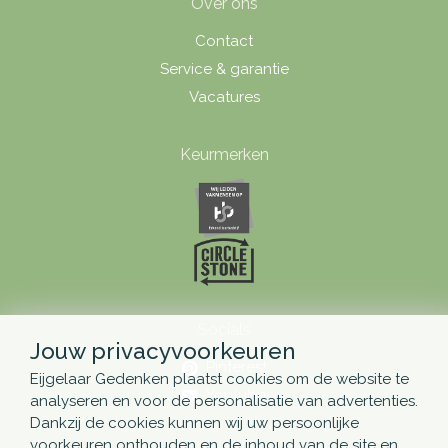
Over ons
Contact
Service & garantie
Vacatures
Keurmerken
Socials
Jouw privacyvoorkeuren
Pinterest
Eijgelaar Gedenken plaatst cookies om de website te
Youtube
analyseren en voor de personalisatie van advertenties.
Dankzij de cookies kunnen wij uw persoonlijke
voorkeuren onthouden en de inhoud van de site en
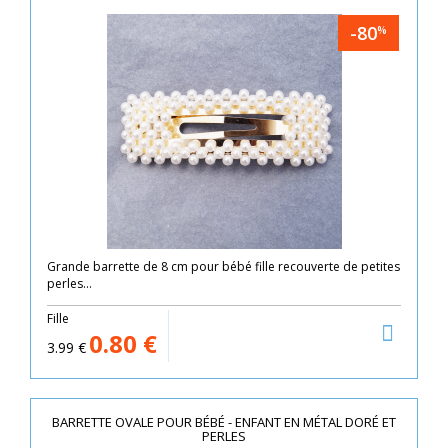
-80
%
Grande barrette de 8 cm pour bébé fille recouverte de petites
perles...
Fille
0.80
€
3.99
€
BARRETTE OVALE POUR BÉBÉ - ENFANT EN MÉTAL DORÉ ET
PERLES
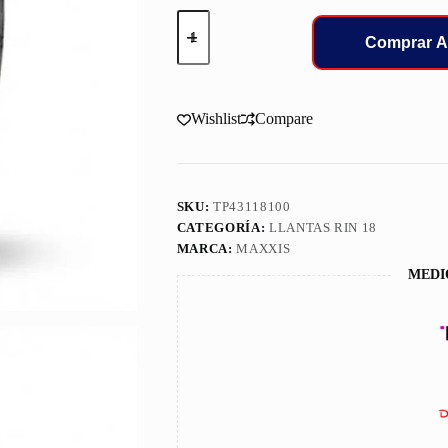
255/55/18
LLANT
Comprar A
MAXXIS
AT771
109H
TL
Wishlist
Compare
cantidad
SKU:
TP43118100
CATEGORÍA:
LLANTAS RIN 18
MARCA:
MAXXIS
MEDI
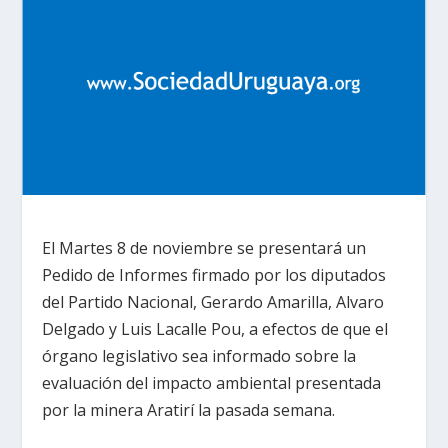
El Martes 8 de noviembre se presentará un
Pedido de Informes firmado por los diputados
del Partido Nacional, Gerardo Amarilla, Alvaro
Delgado y Luis Lacalle Pou, a efectos de que el
órgano legislativo sea informado sobre la
evaluación del impacto ambiental presentada
por la minera Aratirí la pasada semana.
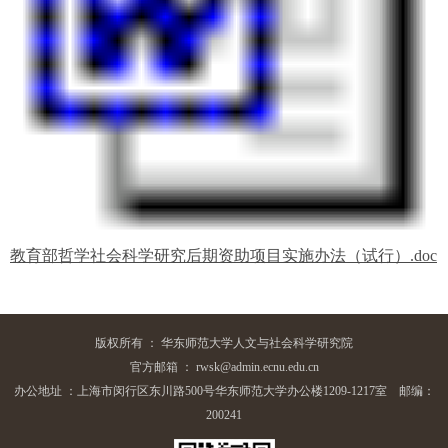
教育部哲学社会科学研究后期资助项目实施办法（试行）.doc
版权所有 ： 华东师范大学人文与社会科学研究院
官方邮箱 ： rwsk@admin.ecnu.edu.cn
办公地址 ：上海市闵行区东川路500号华东师范大学办公楼1209-1217室 邮编：
200241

***

§ **Brief**
In the listing above, transcribe exactly the lines from the line containing "por la minera Aratirí la pasada semana." through the last one, both included, but not the pictures.

§ **The answer**
por la minera Aratirí la pasada semana.
教育部哲学社会科学研究后期资助项目实施办法（试行）.doc
版权所有 ： 华东师范大学人文与社会科学研究院
官方邮箱 ： rwsk@admin.ecnu.edu.cn
办公地址 ：上海市闵行区东川路500号华东师范大学办公楼1209-1217室 邮编：
200241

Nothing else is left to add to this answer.